L'astensionismo sta volando e continua il distacco delle masse dai partiti e dalle istituzioni del regime neofascista, ma permane forte anche nell'elettorato di sinistra l'influenza elettorale, parlamentare, governativa, costituzionale e riformista propagandata dai falsi partiti comunisti e da vecchi e nuovi volponi riformisti che preparano nuove trappole e nuove illusioni elettorali e politiche per ingabbiare nel capitalismo e in ciò che rimane della Costituzione borghese del '48 le elettrici e gli elettori che vorrebbero uscirne.
In vista delle elezioni politiche c'è già un gran lavorio in questo senso: dalla Lista civica Falcone-Montanari, a quella Pisapia-Bersani, alla Lista Eurostop di Cremaschi il quale prospetta persino una società socialista.
Tutte queste liste e movimenti, legati strumentalmente alla Costituzione del '48, si propongono di cambiare l'Italia ma si tratta semplicemente di un nuovo inganno riformista. Già in passato la borghesia ha alimentato tramite questa via delle grandi aspettative politiche ed elettorali che poi alla luce dei fatti si sono dimostrate solo una grande illusione e un grande inganno.
Tutto ciò alimenta la contraddizione tra l'astensionismo elettorale di massa e il partecipazionismo elettorale di una componente fra le più avanzate dell'elettorato, rallentando fortemente la lotta di classe e la maturazione nel proletariato, nelle masse popolari e nelle nuove generazioni della coscienza rivoluzionaria antistituzionale, anticapitalista per il socialismo.
Siamo pienamente coscienti che la svolta politica in Italia avverrà solo se riusciremo a far comprendere al proletariato che deve prendere in pugno la situazione lottando contro il capitalismo e per la conquista del potere politico e del socialismo per via rivoluzionaria abbandonando ogni illusione elettorale, parlamentare, governativa, costituzionale, pacifista e riformista.
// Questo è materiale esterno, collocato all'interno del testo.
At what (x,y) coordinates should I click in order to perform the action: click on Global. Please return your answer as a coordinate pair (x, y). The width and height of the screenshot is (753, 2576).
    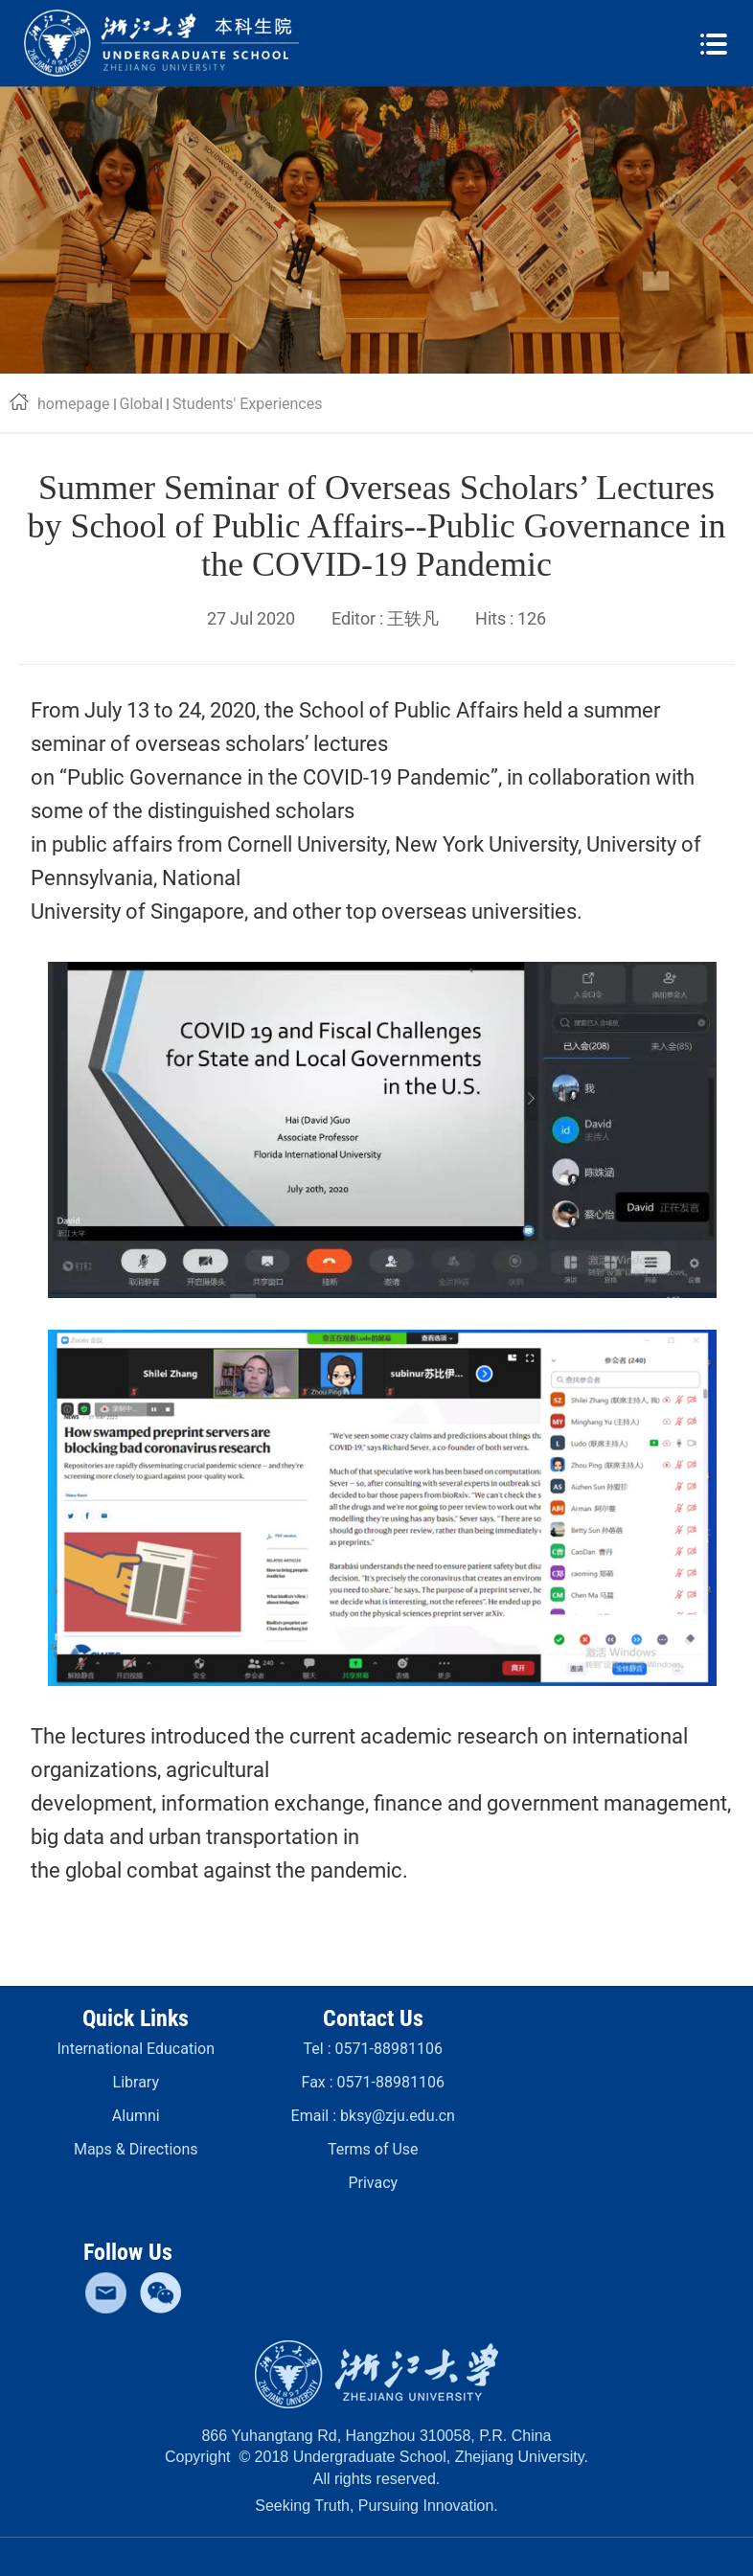     Looking at the image, I should click on (142, 404). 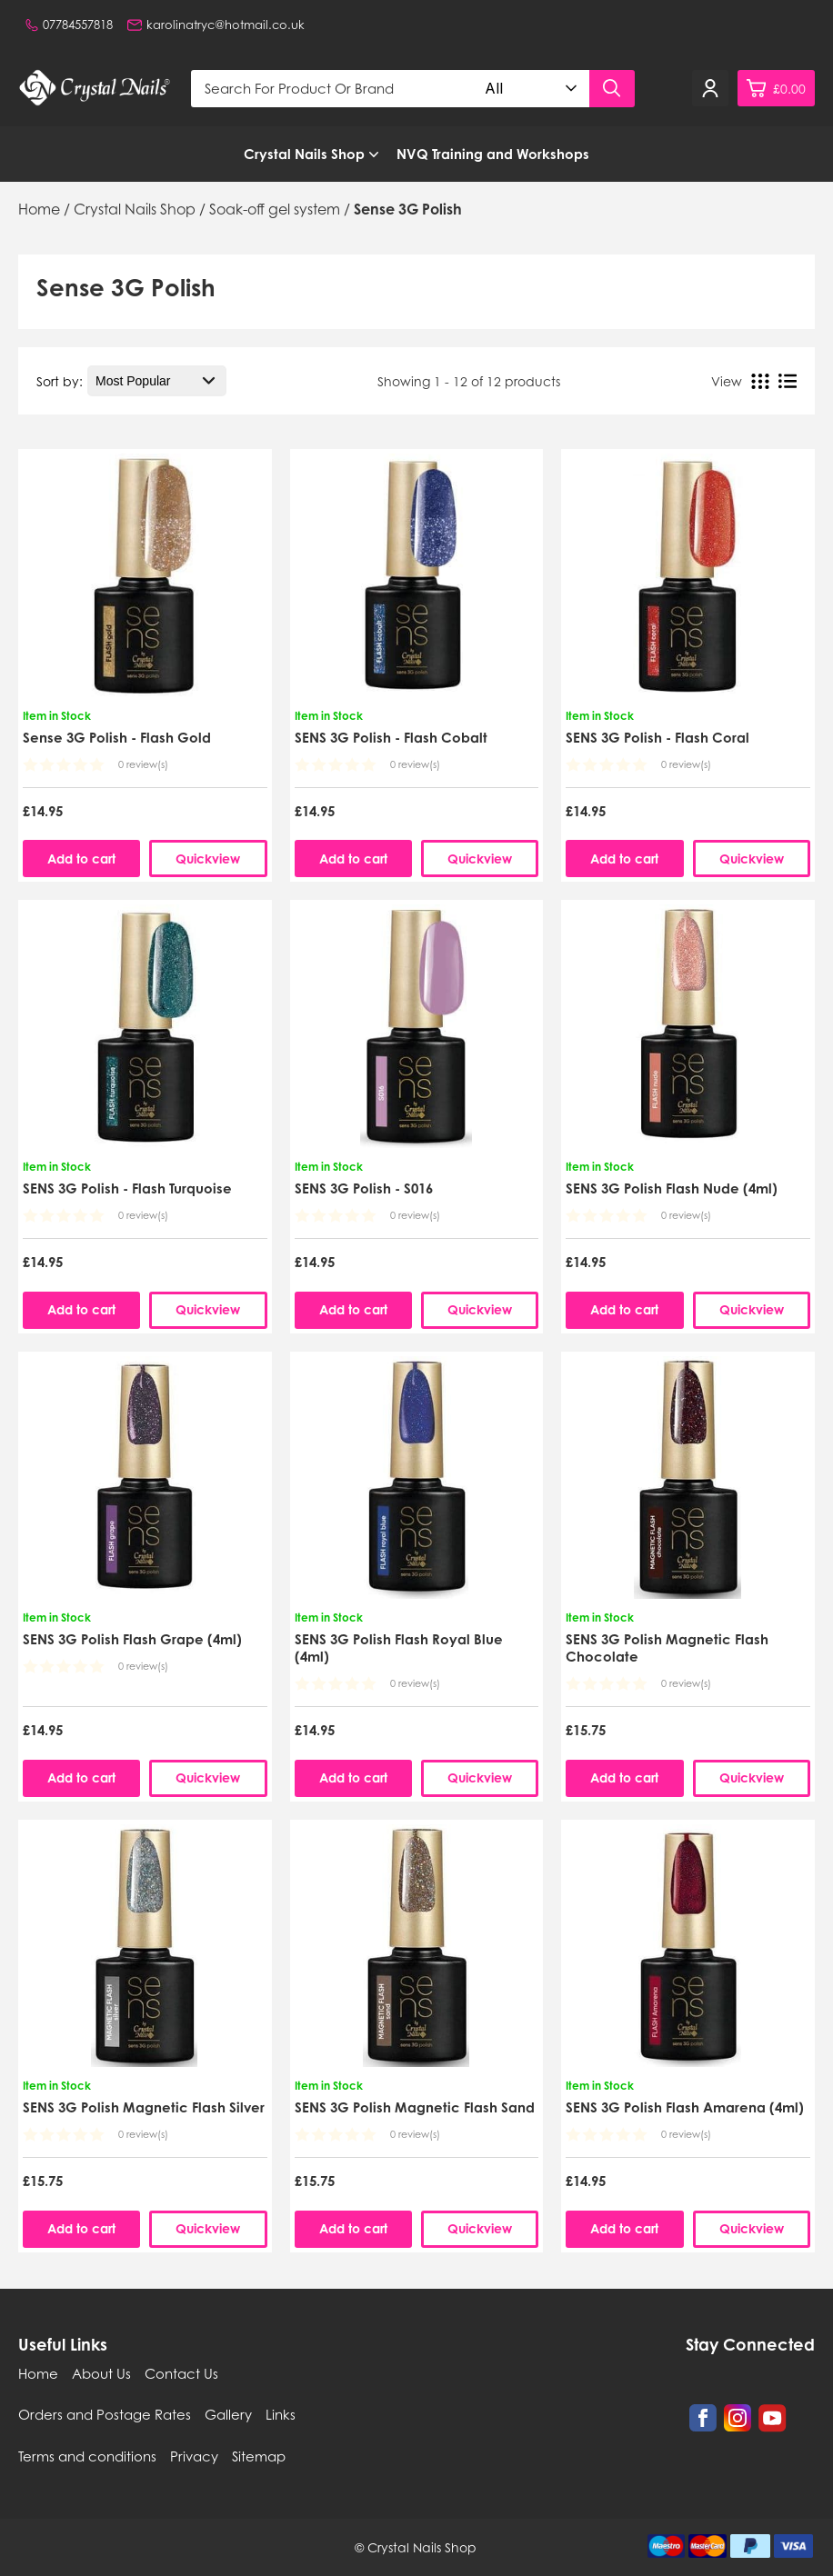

Solo il socialismo, secondo il modello sovietico realizzato per la prima volta nella storia nella Russia di Lenin e di Stalin e poi successivamente nella Cina di Mao secondo le indicazioni generali di Marx ed Engels, e al quale il PMLI si richiama fedelmente, è il sistema economico, sociale e politico in grado di cambiare radicalmente lo stato di cose presenti.
Chi vuole fare come in Russia nell'Ottobre del '17, chi vuole veramente il cambiamento ci aiuti in questo grande sforzo affinché le masse si liberino totalmente da ogni influenza borghese e capitalista e dalla perniciosa influenza dell'elettoralismo, del parlamentarismo, del partecipazionismo e del riformismo e considerino l'astensione come un voto dato al PMLI e al socialismo. Ci aiuti a far conoscere il PMLI, la sua linea strategica e tattica, la sua struttura organizzativa, i suoi valori e la sua pratica proletarie rivoluzionarie, la sua ferma e incrollabile fiducia nel socialismo. Ci aiuti a far comprendere alle fautrici e ai fautori del socialismo cominciando dalle ragazze e dai ragazzi rivoluzionari, che l'unica via per abbattere il capitalismo, realizzare il socialismo e dare il potere al proletariato è quella della Rivoluzione d'Ottobre, di cui quest'anno ricorre il Centenario.
Perché solo dando forza al PMLI e battendosi per il socialismo è possibile cambiare l'Italia.